Harry Stack Sullivan: (Interpersonal Psychotherapy) My hands-on system encourages therapists actively to challenge, guide and support the patient during the session. My therapy gives no regard to either religion or the metaphysical realm.
Sandor Ferenczi: (3rd School – Active Therapy) In direct contrast with Freud’s nondirectional methods, I, Ferenczi, helped develop Active Therapy, which allowed the analyst to play an active part in the session. My therapy gives no regard to morality, religion or the metaphysical realm.
Socrates: Now comes Otto Rank (Birth Trauma) Karen Horney (Social Psychoanalysis) Heinz Kohut (Self Psychology) Nancy Choddrow (Analytic Feminism). Note that none of these therapies gives regard to morality, religion or the metaphysical realm.
John Watson: (4th School – Behaviorism) B.F. Skinner: (Stimulus & Response) I, B.F. Skinner, followed Watson in ignoring unconscious motivations and focusing chiefly on observable behavior. My therapy gives no regard to morality, religion or the metaphysical realm.
Socrates: Now comes Aaron Beck (Behavioral Therapy); Cognitive Therapy; Rational Emotive Behavior Therapy; Cognitive Behavioral Therapy; Rational Living Therapy. Anna Freud (Modern Freudian Psychoanalysis), Peter Fonagy (Psychodynamic Psychotherapy) and Psychodynamic Developmental Therapy. Note that none of these therapies gives regard to morality, religion or the metaphysical realm.
Let us hear the conclusion of the matter. Regarding the Rebecca Riley case, we have heard Freud’s analysis not to administer his drug of choice to treat young Ms. Riley (cocaine) but to talk to her, showing that Freud’s perverse ideas about the mind, particularly childhood sexuality, has diminutive redeeming value; moreover it is dangerous to one’s psychic health. We have heard from the five psychological schools of thought and the primary progenitors of each school, which all advocate in one form or another what Freud proposed: 1) all talk; 2) all drugs; 3) more talk/less drugs; 4) less talk/more drugs; 5) no talk/all drugs; 6) shock therapy; and 7) hypnotherapy.
Rebecca Riley is like Cassandra of ancient Troy whose seeming hysterics portended the doom of Troy by Achilles and the Greek legions, yet she was ignored, mocked by her own parents and later murdered. Likewise, from beyond the grave has the Rebecca Riley incident become a tragic case study against the anti-metaphysical, anti-historical treatments of the past, but also to the ineffectual and even diabolical treatment of people with mental illness who have to suffer under this new, enlighten generation of psychologists and psychiatrists, post-Freud.

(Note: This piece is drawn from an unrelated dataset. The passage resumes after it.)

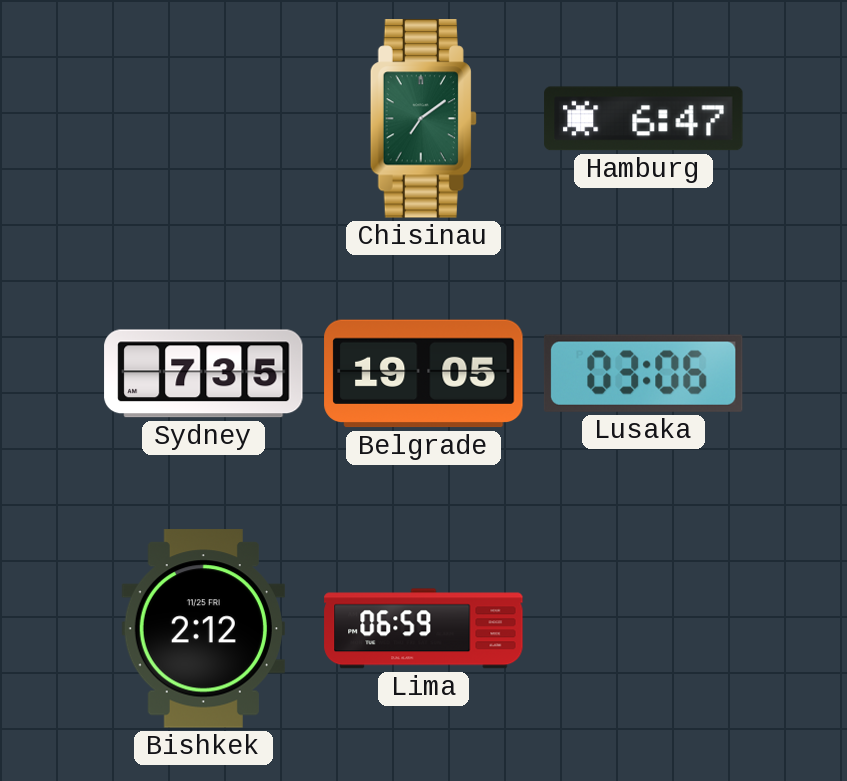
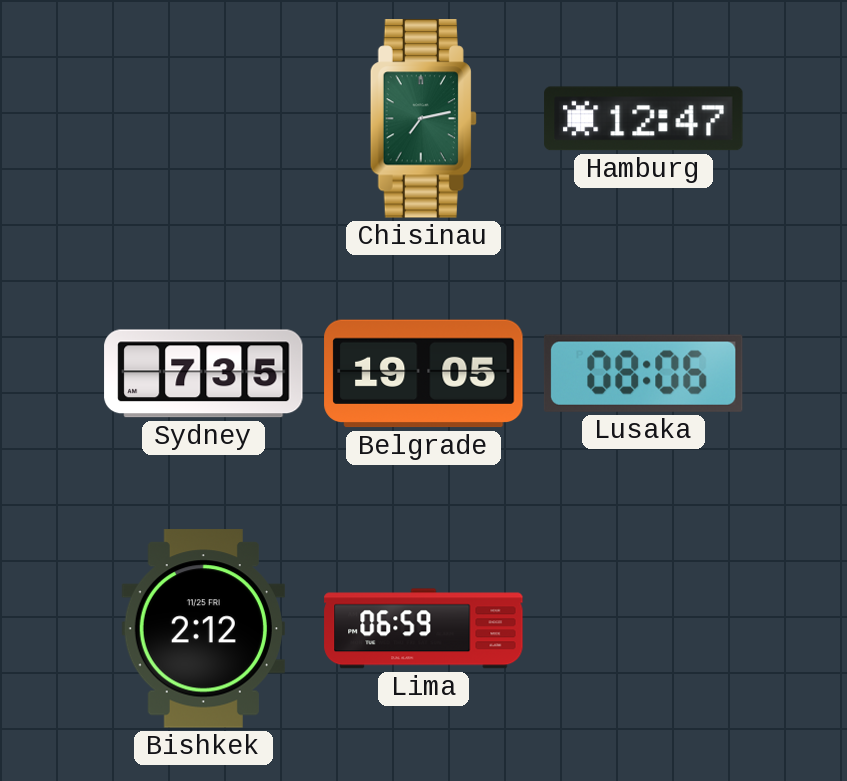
Chisinau: 7:09 -> 7:13
Hamburg: 6:47 -> 12:47
Lusaka: 03:06 -> 08:06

Dr. Freud, since you and your progeny prefer to treat the symptoms rather than the cause of your patients’ mental illness, this catastrophic state of affairs has only led an entire generation of people who in my day would be considered “normal” children in need of a parent’s loving care, attention and protection, to instead be manipulated for craven medical expediency and crass financial gain by these legalized drug pushers, and condemned to an early grave.